## WHAT NEEDS TO BE DONE
Word for word, restate the entries below, but exclude the images.

## INPUT

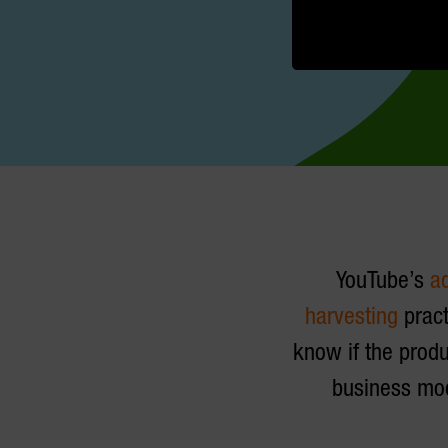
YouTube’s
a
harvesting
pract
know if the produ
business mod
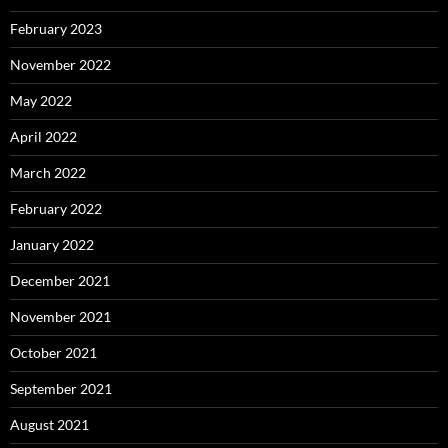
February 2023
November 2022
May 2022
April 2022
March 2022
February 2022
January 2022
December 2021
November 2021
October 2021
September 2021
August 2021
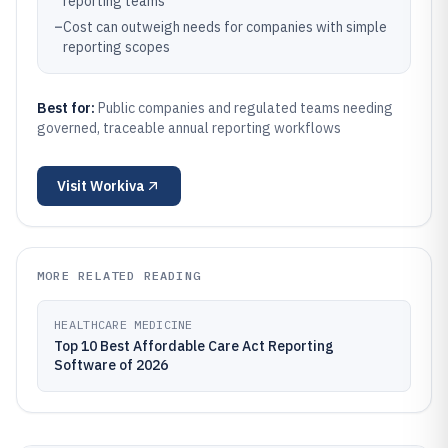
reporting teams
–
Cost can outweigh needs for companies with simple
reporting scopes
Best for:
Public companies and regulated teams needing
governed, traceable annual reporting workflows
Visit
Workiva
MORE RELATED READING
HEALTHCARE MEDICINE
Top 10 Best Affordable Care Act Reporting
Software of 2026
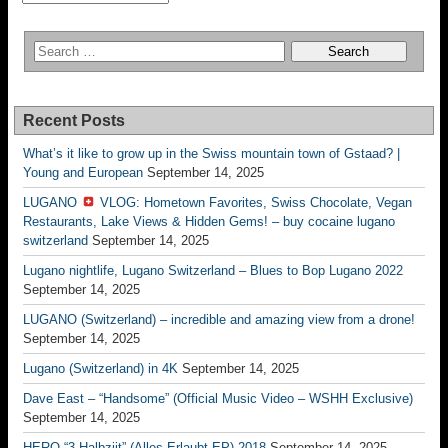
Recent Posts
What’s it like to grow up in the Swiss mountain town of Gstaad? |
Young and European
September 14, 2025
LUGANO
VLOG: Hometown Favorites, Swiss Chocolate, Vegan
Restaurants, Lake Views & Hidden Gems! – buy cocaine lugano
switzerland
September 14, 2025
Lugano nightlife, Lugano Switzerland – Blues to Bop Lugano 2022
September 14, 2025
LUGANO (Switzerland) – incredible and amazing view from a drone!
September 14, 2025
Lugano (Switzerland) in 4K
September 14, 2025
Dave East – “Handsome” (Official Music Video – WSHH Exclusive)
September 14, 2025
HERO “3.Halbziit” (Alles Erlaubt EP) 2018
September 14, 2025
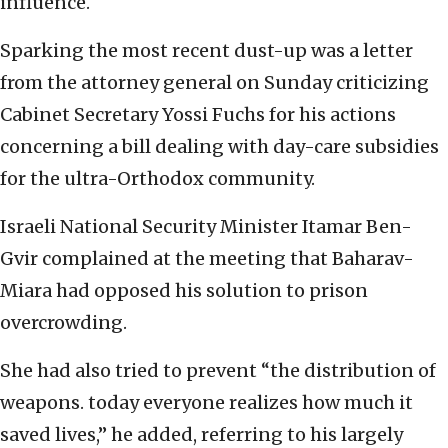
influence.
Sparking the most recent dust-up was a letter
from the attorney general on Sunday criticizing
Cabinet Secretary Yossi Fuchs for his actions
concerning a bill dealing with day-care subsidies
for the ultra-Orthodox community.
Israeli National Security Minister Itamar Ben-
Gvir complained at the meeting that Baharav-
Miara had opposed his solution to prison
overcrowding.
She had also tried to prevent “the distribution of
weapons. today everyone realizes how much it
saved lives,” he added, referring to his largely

## ANSWER BOX
YouTube’s
a
harvesting
pract
know if the produ
business mod
February 2023
November 2022
May 2022
April 2022
March 2022
February 2022
January 2022
December 2021
November 2021
October 2021
September 2021
August 2021
reporting teams
–
Cost can outweigh needs for companies with simple
reporting scopes
Best for:
Public companies and regulated teams needing
governed, traceable annual reporting workflows
Visit
Workiva
MORE RELATED READING
HEALTHCARE MEDICINE
Top 10 Best Affordable Care Act Reporting
Software of 2026
Recent Posts
What’s it like to grow up in the Swiss mountain town of Gstaad? |
Young and European
September 14, 2025
LUGANO
VLOG: Hometown Favorites, Swiss Chocolate, Vegan
Restaurants, Lake Views & Hidden Gems! – buy cocaine lugano
switzerland
September 14, 2025
Lugano nightlife, Lugano Switzerland – Blues to Bop Lugano 2022
September 14, 2025
LUGANO (Switzerland) – incredible and amazing view from a drone!
September 14, 2025
Lugano (Switzerland) in 4K
September 14, 2025
Dave East – “Handsome” (Official Music Video – WSHH Exclusive)
September 14, 2025
HERO “3.Halbziit” (Alles Erlaubt EP) 2018
September 14, 2025
influence.
Sparking the most recent dust-up was a letter
from the attorney general on Sunday criticizing
Cabinet Secretary Yossi Fuchs for his actions
concerning a bill dealing with day-care subsidies
for the ultra-Orthodox community.
Israeli National Security Minister Itamar Ben-
Gvir complained at the meeting that Baharav-
Miara had opposed his solution to prison
overcrowding.
She had also tried to prevent “the distribution of
weapons. today everyone realizes how much it
saved lives,” he added, referring to his largely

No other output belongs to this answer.